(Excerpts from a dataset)
═══
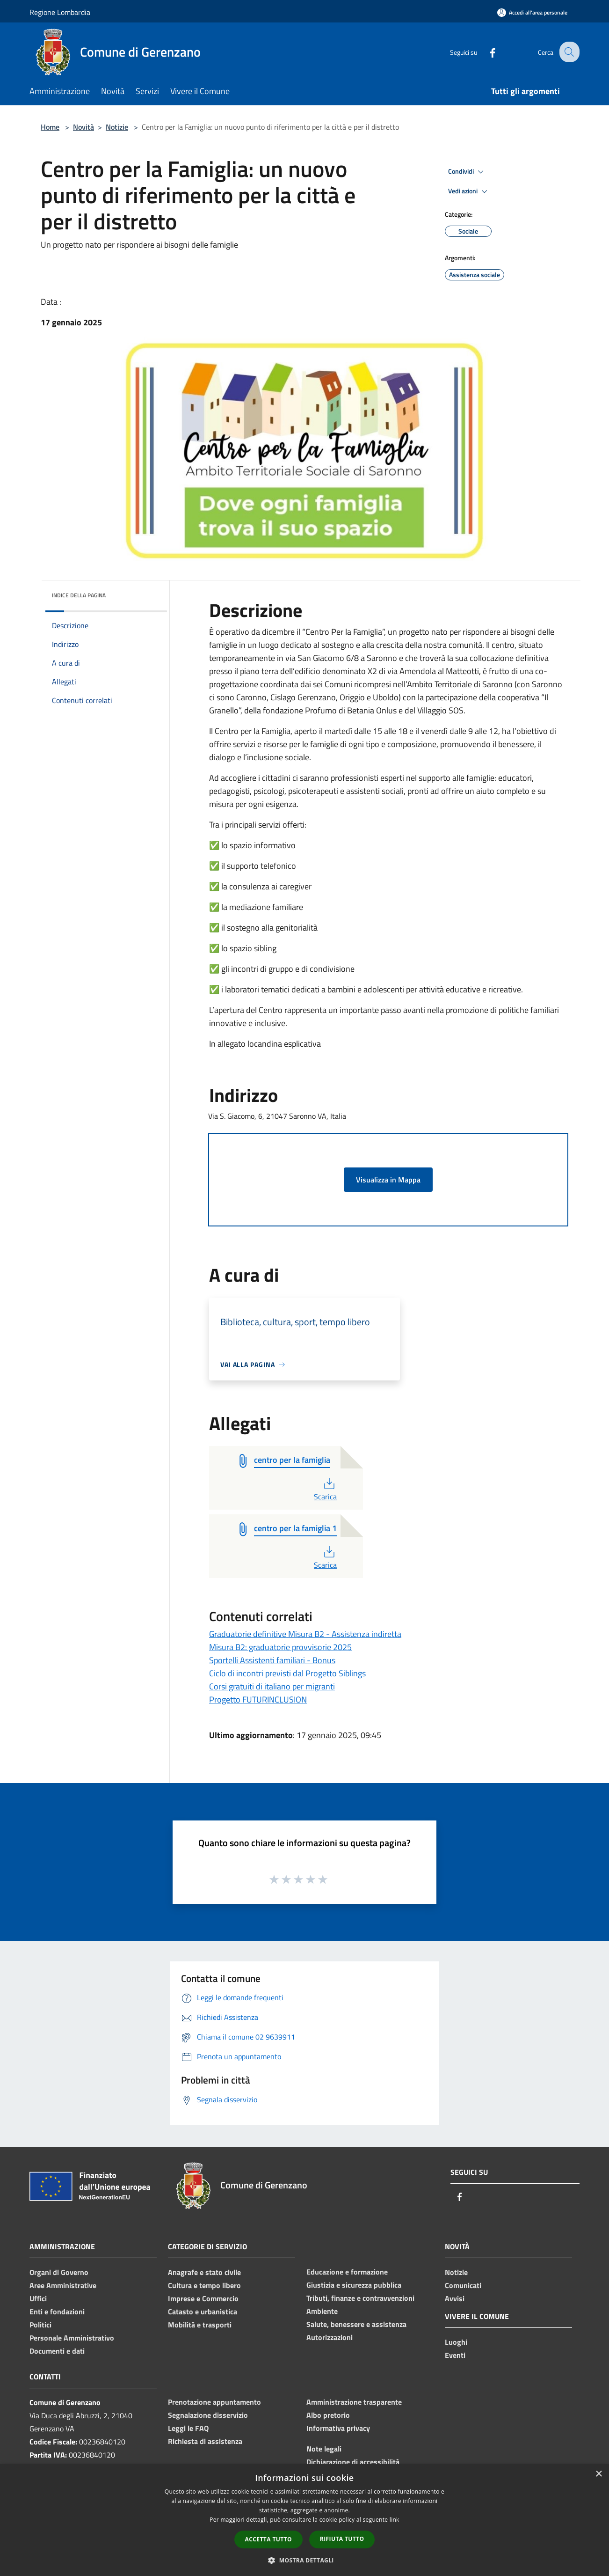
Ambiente (322, 2311)
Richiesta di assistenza (205, 2441)
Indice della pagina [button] (79, 595)
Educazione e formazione (347, 2271)
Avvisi (454, 2298)
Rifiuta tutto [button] (342, 2539)
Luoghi (456, 2342)
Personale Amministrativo (71, 2337)
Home (50, 126)
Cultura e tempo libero (204, 2285)
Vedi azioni (469, 191)
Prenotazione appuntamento (214, 2401)
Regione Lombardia (59, 12)
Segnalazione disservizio (208, 2415)
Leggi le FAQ (188, 2428)
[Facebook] (485, 51)
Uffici (38, 2298)
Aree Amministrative (62, 2285)
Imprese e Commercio (203, 2298)
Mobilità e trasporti (200, 2324)
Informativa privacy (338, 2428)
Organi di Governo (58, 2272)
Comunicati (463, 2285)
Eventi (455, 2355)
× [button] (598, 2474)
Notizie (117, 126)
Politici (40, 2324)
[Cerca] (568, 52)
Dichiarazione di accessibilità (352, 2461)
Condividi (467, 171)
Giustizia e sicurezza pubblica (353, 2284)
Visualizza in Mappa (388, 1179)
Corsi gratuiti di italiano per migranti (272, 1686)
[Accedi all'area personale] (532, 12)
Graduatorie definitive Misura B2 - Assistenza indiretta (305, 1634)
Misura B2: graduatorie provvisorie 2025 (280, 1647)
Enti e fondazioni (57, 2311)
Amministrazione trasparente (354, 2401)
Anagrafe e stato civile (204, 2272)
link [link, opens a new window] (394, 2520)
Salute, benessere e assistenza (356, 2324)
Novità (83, 126)
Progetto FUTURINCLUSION (258, 1699)
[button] (304, 2560)
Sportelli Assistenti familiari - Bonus (272, 1660)
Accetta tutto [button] (268, 2539)
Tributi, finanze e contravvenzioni (360, 2298)
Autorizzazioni (329, 2337)
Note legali (323, 2448)
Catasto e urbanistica (202, 2311)
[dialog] (304, 2520)
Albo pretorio (328, 2415)
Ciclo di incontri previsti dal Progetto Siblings (287, 1673)
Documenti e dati (57, 2350)
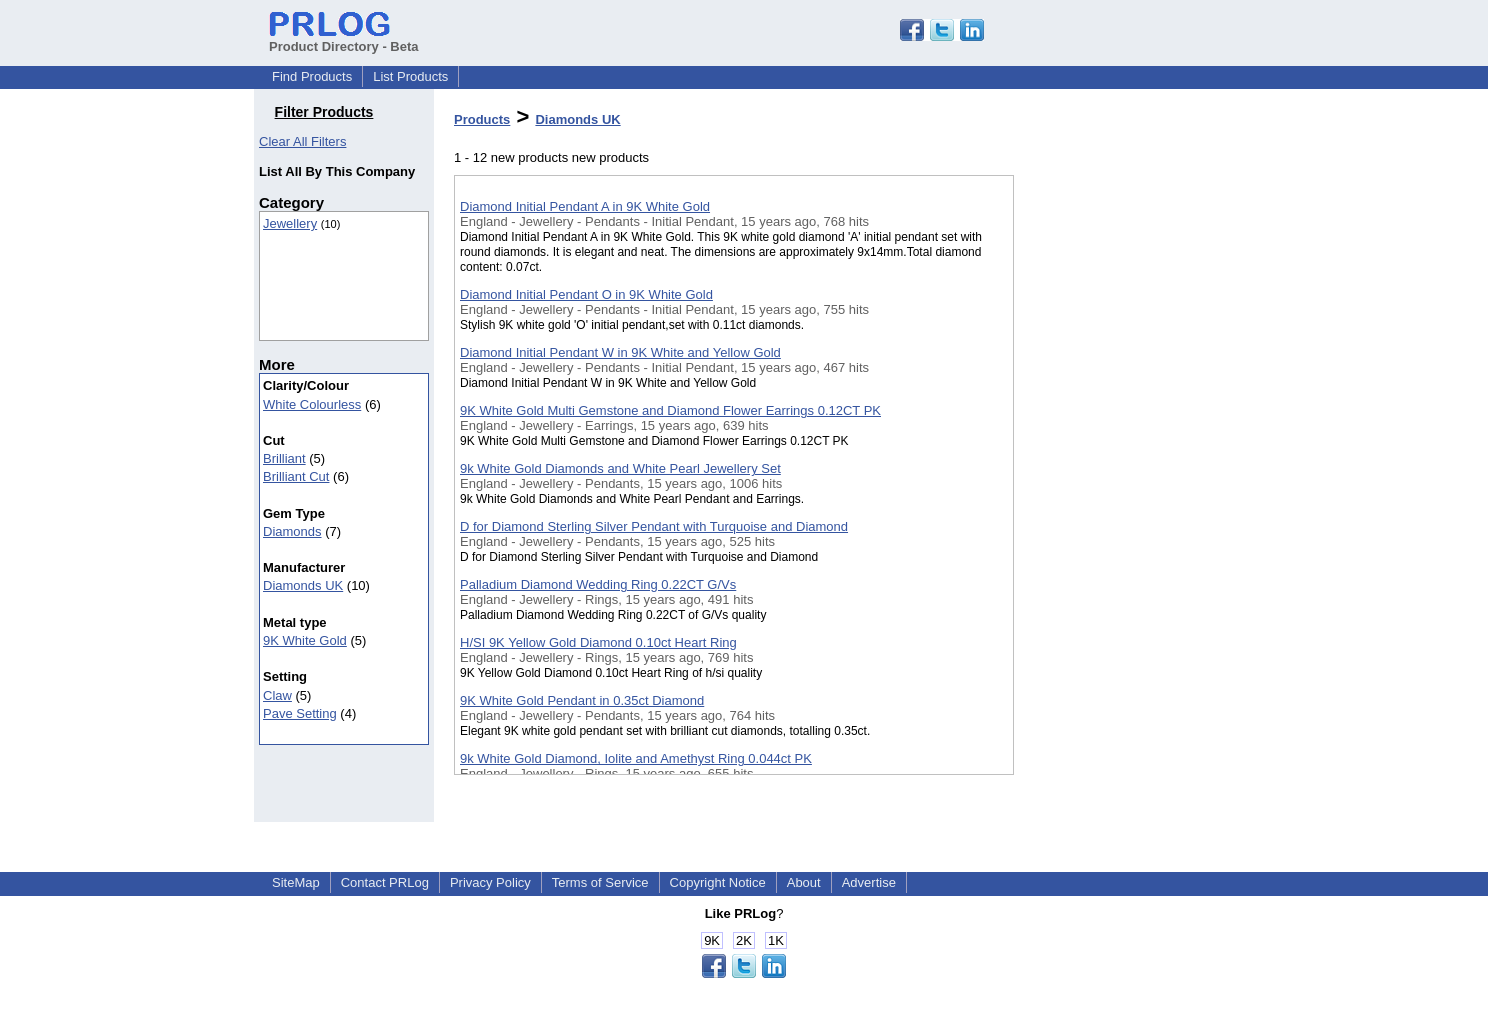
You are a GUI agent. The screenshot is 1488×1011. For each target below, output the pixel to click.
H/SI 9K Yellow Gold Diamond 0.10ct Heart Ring (598, 642)
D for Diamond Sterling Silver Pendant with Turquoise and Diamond (654, 526)
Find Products (312, 76)
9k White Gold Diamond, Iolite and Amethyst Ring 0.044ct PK (636, 758)
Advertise (869, 882)
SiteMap (296, 882)
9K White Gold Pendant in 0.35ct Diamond (582, 700)
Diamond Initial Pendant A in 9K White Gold (585, 206)
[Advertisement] (1114, 519)
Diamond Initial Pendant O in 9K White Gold (586, 294)
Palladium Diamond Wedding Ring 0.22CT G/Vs (598, 584)
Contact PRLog (385, 882)
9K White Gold (305, 640)
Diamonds (292, 531)
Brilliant (284, 458)
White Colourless (312, 404)
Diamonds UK (303, 585)
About (804, 882)
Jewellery (290, 223)
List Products (410, 76)
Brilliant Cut (296, 476)
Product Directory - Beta (344, 39)
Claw (277, 695)
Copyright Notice (718, 882)
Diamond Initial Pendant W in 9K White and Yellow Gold (620, 352)
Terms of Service (600, 882)
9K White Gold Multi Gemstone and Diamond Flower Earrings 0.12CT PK (670, 410)
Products (482, 119)
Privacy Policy (490, 882)
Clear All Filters (302, 141)
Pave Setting (300, 713)
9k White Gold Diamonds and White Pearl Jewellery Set (620, 468)
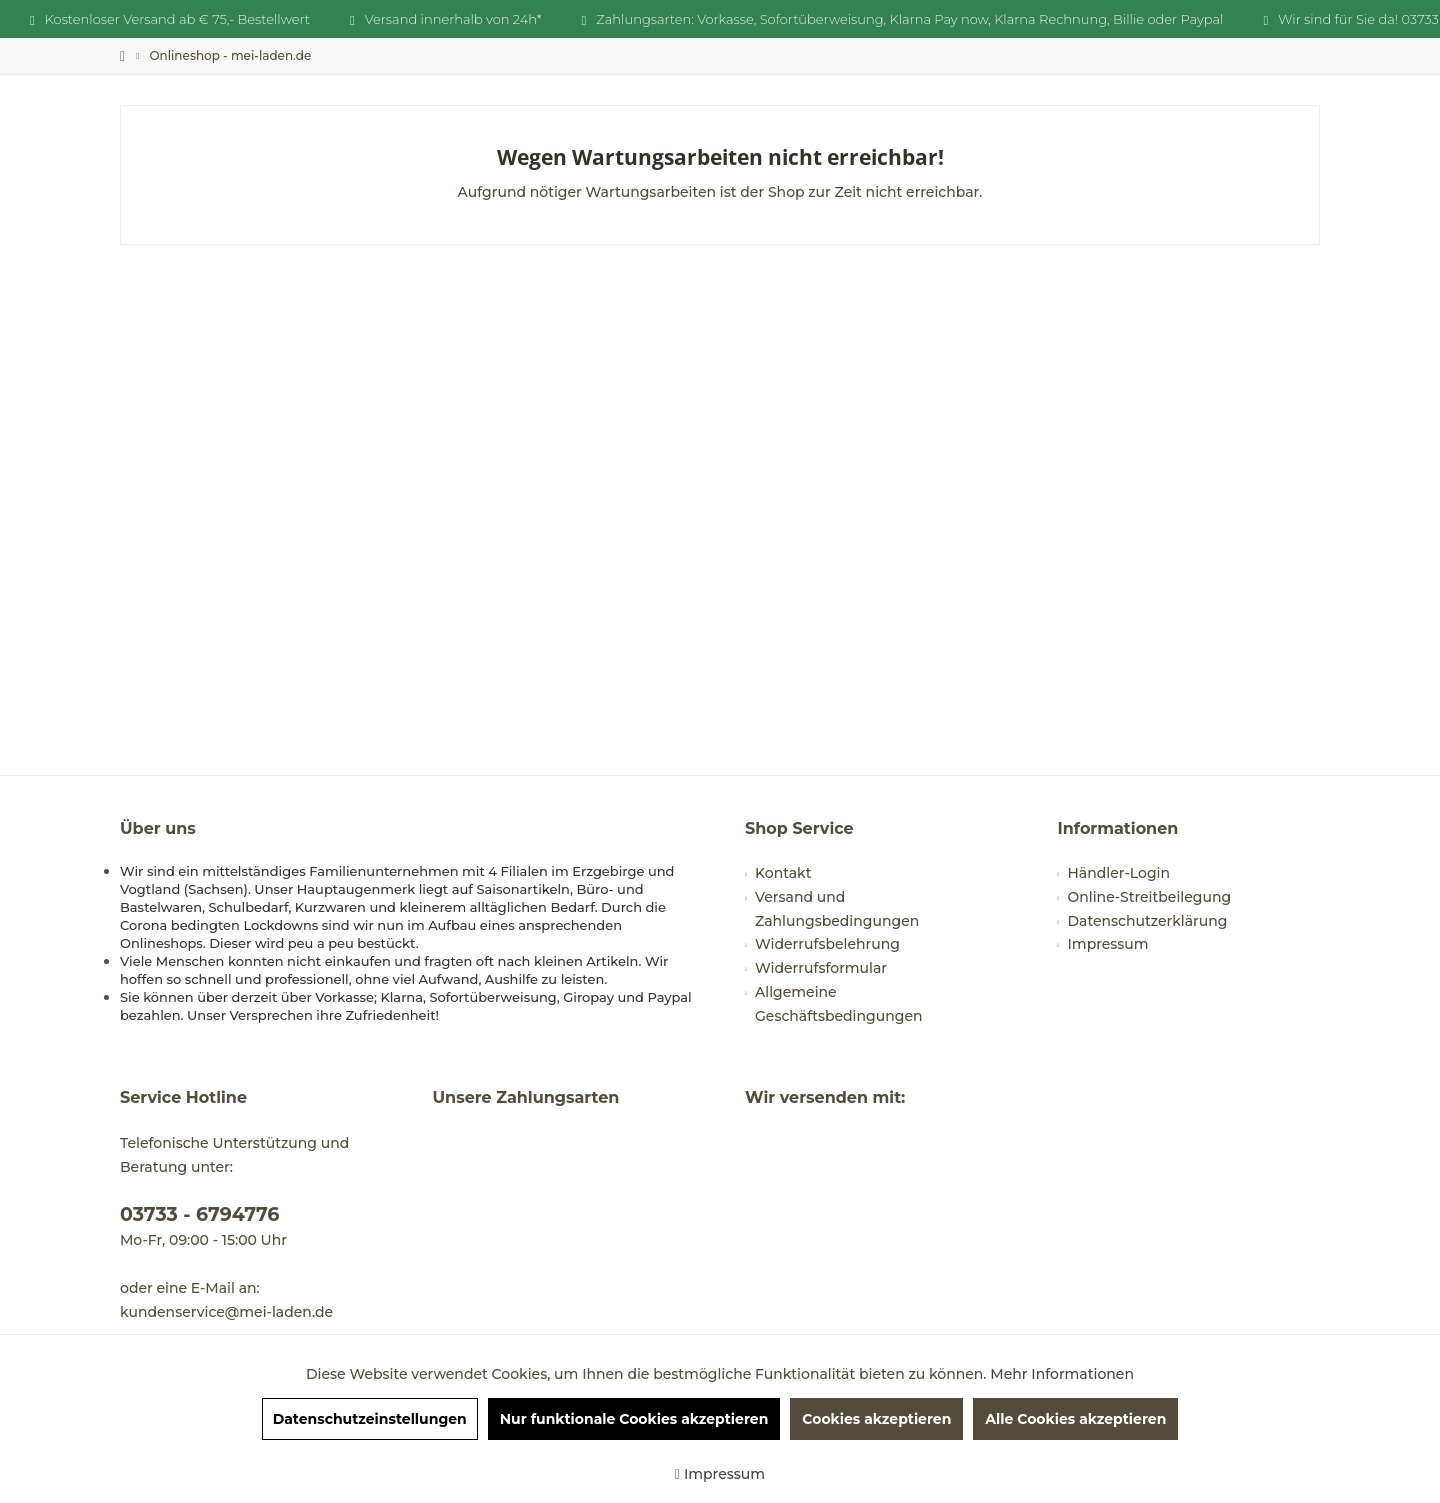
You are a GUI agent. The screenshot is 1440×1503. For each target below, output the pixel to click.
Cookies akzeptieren (876, 1419)
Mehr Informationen (1062, 1374)
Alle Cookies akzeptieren (1075, 1419)
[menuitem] (230, 55)
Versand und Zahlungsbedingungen (837, 909)
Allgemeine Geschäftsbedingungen (839, 1004)
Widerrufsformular (821, 968)
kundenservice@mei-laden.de (226, 1312)
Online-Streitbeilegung (1150, 897)
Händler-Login (1119, 873)
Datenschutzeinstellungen (370, 1419)
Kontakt (783, 873)
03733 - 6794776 (199, 1214)
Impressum (1108, 944)
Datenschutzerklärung (1148, 921)
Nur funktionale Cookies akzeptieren (634, 1419)
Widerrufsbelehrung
═══
-- Prompt --
Skipping every picture, reproduce the records word for word.

-- Solution for this task --
Ambiente (322, 2311)
Richiesta di assistenza (205, 2441)
Indice della pagina [button] (79, 595)
Educazione e formazione (347, 2271)
Avvisi (454, 2298)
Rifiuta tutto [button] (342, 2539)
Luoghi (456, 2342)
Personale Amministrativo (71, 2337)
Home (50, 126)
Cultura e tempo libero (204, 2285)
Vedi azioni (469, 191)
Prenotazione appuntamento (214, 2401)
Regione Lombardia (59, 12)
Segnalazione disservizio (208, 2415)
Leggi le FAQ (188, 2428)
[Facebook] (485, 51)
Uffici (38, 2298)
Aree Amministrative (62, 2285)
Imprese e Commercio (203, 2298)
Mobilità e trasporti (200, 2324)
Informativa privacy (338, 2428)
Organi di Governo (58, 2272)
Comunicati (463, 2285)
Eventi (455, 2355)
× [button] (598, 2474)
Notizie (117, 126)
Politici (40, 2324)
[Cerca] (568, 52)
Dichiarazione di accessibilità (352, 2461)
Condividi (467, 171)
Giustizia e sicurezza pubblica (353, 2284)
Visualizza in Mappa (388, 1179)
Corsi gratuiti di italiano per migranti (272, 1686)
[Accedi all'area personale] (532, 12)
Graduatorie definitive Misura B2 - Assistenza indiretta (305, 1634)
Misura B2: graduatorie provvisorie 2025 (280, 1647)
Enti e fondazioni (57, 2311)
Amministrazione trasparente (354, 2401)
Anagrafe e stato civile (204, 2272)
link [link, opens a new window] (394, 2520)
Salute, benessere e assistenza (356, 2324)
Novità (83, 126)
Progetto FUTURINCLUSION (258, 1699)
[button] (304, 2560)
Sportelli Assistenti familiari - Bonus (272, 1660)
Accetta tutto [button] (268, 2539)
Tributi, finanze e contravvenzioni (360, 2298)
Autorizzazioni (329, 2337)
Note legali (323, 2448)
Catasto e urbanistica (202, 2311)
[dialog] (304, 2520)
Albo pretorio (328, 2415)
Ciclo di incontri previsti dal Progetto Siblings (287, 1673)
Documenti e dati (57, 2350)
You are a GUI agent. The screenshot is 1488×1011. For each target below, output the pixel to click.
H/SI 9K Yellow Gold Diamond 0.10ct Heart Ring (598, 642)
D for Diamond Sterling Silver Pendant with Turquoise and Diamond (654, 526)
Find Products (312, 76)
9k White Gold Diamond, Iolite and Amethyst Ring 0.044ct PK (636, 758)
Advertise (869, 882)
SiteMap (296, 882)
9K White Gold Pendant in 0.35ct Diamond (582, 700)
Diamond Initial Pendant A in 9K White Gold (585, 206)
[Advertisement] (1114, 519)
Diamond Initial Pendant O in 9K White Gold (586, 294)
Palladium Diamond Wedding Ring 0.22CT G/Vs (598, 584)
Contact PRLog (385, 882)
9K White Gold (305, 640)
Diamonds (292, 531)
Brilliant (284, 458)
White Colourless (312, 404)
Diamonds UK (303, 585)
About (804, 882)
Jewellery (290, 223)
List Products (410, 76)
Brilliant Cut (296, 476)
Product Directory - Beta (344, 39)
Claw (277, 695)
Copyright Notice (718, 882)
Diamond Initial Pendant W in 9K White and Yellow Gold (620, 352)
Terms of Service (600, 882)
9K White Gold Multi Gemstone and Diamond Flower Earrings 0.12CT PK (670, 410)
Products (482, 119)
Privacy Policy (490, 882)
Clear All Filters (302, 141)
Pave Setting (300, 713)
9k White Gold Diamonds and White Pearl Jewellery Set (620, 468)
You are a GUI agent. The screenshot is 1440×1503. For each target below, output the pixel to click.
Cookies akzeptieren (876, 1419)
Mehr Informationen (1062, 1374)
Alle Cookies akzeptieren (1075, 1419)
[menuitem] (230, 55)
Versand und Zahlungsbedingungen (837, 909)
Allgemeine Geschäftsbedingungen (839, 1004)
Widerrufsformular (821, 968)
kundenservice@mei-laden.de (226, 1312)
Online-Streitbeilegung (1150, 897)
Händler-Login (1119, 873)
Datenschutzeinstellungen (370, 1419)
Kontakt (783, 873)
03733 - 6794776 (199, 1214)
Impressum (1108, 944)
Datenschutzerklärung (1148, 921)
Nur funktionale Cookies akzeptieren (634, 1419)
Widerrufsbelehrung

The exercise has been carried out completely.